A: Coronary Artery Bypass Surgery, although an extremely useful technique, is not a permanent solution to coronary artery disease. In fact, it is a palliative procedure that is able to prolong life. The underlying problem of coronary artery disease is atheroclerosis, an insidious process that starts in childhood and continues through life in a progressive, often inexorable fashion culminating in heart attack, stroke or peripheral artery disease if not aggressively treated.
Q. What is the treatment of atherosclerosis?
A. We used to think that the fundamental process is abnormal lipid deposition in heart arteries. Research has shown it is more complex than this: the heart arteries are inflamed and result in blood cells reacting to the initial inflammation resulting in further injury to the artery. The heart artery, to protect itself, tries to rebuild itself, resulting in abnormal growth within the artery wall. The damage to the wall causes abnormal lipid accumulation which we call atherosclerosis. Bypass surgery simply bypasses the most severely blocked areas in the artery but the process of atherosclerosis is not addressed with surgery. So what can we do to arrest if not ameliorate this process? Intensive dietary restriction (little to no fat/cholesterol intake), daily and regular exercise program, stopping smoking, and anti-lipid medications have shown to stop, if not reverse the atherosclerotic process. These measures remain the mainstay of my treatment advice to my patients. “An ounce of prevention is worth a pound of cure.”
Despite these measures, however, many patients continue to develop arterial disease. Some of these patients, unfortunately, end up requiring another bypass operation. This is the frustration of cardiologists and their patients. This means we have not isolated all the factors involved in this exceedingly complex disease: atherosclerotic heart disease. Consequently, the doctors work only begins after a heart bypass operation.
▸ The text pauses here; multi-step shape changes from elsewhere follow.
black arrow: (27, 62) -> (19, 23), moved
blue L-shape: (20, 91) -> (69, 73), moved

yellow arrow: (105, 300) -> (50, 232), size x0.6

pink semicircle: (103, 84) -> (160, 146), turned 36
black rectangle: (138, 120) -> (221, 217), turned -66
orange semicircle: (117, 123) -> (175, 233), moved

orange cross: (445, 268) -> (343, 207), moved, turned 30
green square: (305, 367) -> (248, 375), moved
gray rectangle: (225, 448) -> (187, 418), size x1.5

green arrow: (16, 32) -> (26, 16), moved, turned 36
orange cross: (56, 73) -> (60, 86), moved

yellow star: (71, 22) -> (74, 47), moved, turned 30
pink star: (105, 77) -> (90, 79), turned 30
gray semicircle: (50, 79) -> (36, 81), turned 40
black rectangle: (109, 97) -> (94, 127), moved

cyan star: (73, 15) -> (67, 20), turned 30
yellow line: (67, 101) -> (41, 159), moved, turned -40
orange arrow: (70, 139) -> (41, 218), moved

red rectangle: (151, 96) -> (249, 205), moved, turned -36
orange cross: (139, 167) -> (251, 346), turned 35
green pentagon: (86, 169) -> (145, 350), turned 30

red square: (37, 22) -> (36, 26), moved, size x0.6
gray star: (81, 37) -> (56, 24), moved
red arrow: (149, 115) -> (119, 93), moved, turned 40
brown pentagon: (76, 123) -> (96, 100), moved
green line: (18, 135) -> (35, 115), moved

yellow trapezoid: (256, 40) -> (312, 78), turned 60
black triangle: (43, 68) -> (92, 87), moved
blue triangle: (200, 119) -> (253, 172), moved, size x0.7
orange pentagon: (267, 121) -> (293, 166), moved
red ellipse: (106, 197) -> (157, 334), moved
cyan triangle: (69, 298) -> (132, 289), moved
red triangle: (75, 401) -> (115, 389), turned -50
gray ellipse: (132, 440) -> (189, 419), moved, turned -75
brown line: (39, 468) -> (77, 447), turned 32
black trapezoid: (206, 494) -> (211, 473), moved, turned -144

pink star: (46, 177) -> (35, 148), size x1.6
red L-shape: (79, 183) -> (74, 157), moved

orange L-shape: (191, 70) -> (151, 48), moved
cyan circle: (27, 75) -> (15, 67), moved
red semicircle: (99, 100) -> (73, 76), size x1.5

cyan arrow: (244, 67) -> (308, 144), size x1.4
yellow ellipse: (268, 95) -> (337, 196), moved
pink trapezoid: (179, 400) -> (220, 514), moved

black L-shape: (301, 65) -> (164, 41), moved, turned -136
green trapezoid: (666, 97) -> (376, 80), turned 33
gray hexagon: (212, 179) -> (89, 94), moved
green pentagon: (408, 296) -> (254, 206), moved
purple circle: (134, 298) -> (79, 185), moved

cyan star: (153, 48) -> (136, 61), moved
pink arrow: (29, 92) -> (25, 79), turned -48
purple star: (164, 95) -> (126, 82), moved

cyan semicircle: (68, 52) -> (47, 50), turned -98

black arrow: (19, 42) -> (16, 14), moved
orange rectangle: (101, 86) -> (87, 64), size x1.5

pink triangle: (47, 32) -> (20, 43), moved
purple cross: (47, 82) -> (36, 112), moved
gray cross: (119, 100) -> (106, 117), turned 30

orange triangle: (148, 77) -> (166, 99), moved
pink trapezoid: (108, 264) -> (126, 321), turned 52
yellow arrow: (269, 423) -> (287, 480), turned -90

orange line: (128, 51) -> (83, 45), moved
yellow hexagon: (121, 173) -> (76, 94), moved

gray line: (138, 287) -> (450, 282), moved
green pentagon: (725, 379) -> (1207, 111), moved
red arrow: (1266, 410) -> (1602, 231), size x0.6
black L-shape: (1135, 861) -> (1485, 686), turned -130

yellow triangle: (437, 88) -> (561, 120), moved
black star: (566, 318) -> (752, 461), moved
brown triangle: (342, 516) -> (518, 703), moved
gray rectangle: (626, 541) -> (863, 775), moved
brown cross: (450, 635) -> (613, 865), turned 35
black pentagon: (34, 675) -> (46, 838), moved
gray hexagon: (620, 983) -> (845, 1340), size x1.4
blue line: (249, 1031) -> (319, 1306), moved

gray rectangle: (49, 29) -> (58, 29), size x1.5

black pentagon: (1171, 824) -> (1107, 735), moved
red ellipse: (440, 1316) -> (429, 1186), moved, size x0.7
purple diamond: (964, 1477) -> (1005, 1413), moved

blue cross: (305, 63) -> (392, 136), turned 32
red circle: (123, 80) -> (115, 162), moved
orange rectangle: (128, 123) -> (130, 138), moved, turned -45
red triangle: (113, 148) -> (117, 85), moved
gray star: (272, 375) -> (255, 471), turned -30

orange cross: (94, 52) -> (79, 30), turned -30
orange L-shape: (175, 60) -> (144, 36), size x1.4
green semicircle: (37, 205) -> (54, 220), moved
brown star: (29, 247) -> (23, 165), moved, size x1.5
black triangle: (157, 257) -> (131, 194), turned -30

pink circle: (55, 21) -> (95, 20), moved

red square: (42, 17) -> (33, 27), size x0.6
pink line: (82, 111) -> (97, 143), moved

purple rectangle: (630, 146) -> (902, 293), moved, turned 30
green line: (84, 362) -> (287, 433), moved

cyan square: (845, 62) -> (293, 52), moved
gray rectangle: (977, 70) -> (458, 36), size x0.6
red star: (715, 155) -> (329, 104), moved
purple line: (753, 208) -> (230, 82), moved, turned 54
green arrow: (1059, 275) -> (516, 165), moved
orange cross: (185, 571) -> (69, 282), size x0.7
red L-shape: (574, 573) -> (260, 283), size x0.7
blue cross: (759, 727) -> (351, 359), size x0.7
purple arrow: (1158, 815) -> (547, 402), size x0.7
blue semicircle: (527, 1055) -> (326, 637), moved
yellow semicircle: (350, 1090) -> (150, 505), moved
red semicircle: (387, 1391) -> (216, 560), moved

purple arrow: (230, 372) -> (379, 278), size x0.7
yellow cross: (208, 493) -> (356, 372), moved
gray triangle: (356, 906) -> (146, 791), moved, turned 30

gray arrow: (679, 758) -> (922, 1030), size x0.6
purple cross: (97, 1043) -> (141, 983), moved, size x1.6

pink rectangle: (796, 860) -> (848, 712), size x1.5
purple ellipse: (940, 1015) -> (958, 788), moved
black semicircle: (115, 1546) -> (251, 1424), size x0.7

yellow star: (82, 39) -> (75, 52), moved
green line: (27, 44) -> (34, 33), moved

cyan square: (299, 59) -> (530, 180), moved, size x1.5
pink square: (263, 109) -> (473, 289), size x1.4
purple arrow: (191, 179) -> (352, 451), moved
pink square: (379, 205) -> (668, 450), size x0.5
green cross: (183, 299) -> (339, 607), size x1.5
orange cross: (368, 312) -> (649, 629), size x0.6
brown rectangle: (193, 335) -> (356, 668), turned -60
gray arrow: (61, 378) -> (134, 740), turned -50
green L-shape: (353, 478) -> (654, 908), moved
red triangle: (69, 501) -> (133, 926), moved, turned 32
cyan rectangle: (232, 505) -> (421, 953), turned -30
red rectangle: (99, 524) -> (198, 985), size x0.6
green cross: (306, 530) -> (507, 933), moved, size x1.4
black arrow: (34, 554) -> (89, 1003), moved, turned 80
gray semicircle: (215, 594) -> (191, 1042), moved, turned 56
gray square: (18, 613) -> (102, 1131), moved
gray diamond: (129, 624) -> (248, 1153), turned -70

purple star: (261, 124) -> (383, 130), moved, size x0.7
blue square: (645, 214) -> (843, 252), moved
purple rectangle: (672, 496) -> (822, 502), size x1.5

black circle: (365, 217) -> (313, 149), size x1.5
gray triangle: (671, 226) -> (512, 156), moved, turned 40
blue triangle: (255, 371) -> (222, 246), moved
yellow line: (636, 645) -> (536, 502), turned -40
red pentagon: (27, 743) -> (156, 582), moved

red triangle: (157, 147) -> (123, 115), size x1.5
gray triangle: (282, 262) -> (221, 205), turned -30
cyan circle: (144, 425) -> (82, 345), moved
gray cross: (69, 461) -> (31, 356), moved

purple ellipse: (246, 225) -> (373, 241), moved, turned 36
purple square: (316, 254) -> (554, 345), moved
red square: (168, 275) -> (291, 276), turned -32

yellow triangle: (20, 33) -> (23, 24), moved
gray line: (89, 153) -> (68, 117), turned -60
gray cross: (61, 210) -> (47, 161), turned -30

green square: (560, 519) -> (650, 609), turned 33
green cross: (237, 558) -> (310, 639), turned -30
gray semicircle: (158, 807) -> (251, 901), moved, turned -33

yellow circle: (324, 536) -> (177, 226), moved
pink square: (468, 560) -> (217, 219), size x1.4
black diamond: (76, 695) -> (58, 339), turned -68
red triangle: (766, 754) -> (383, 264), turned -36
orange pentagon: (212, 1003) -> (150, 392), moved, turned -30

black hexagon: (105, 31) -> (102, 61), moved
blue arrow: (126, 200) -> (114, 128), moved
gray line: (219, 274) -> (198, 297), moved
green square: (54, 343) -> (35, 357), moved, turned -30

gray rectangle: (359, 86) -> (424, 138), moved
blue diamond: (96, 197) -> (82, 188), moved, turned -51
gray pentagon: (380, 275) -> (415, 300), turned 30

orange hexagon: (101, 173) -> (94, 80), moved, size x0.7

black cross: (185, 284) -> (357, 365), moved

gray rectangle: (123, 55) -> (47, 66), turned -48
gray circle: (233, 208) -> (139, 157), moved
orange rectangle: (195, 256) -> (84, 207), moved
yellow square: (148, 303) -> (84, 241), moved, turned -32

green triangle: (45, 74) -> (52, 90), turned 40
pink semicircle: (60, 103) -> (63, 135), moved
A patient should follow up closely with his internist or family physician and cardiologist as required. Regular cholesterol and lipid panel checks and dietary counseling are only a part of the intensive follow-up process required after bypass surgery. If close follow-up is not done and if the patient does not follow the doctor’s recommendation closely, the unfortunate and almost certain outcome is another bypass operation, heart attack or death. It is my fervent hope as doctors that our patients don’t fall prey to these unfortunate consequences of this deadly, yet silent disease called atherosclerosis.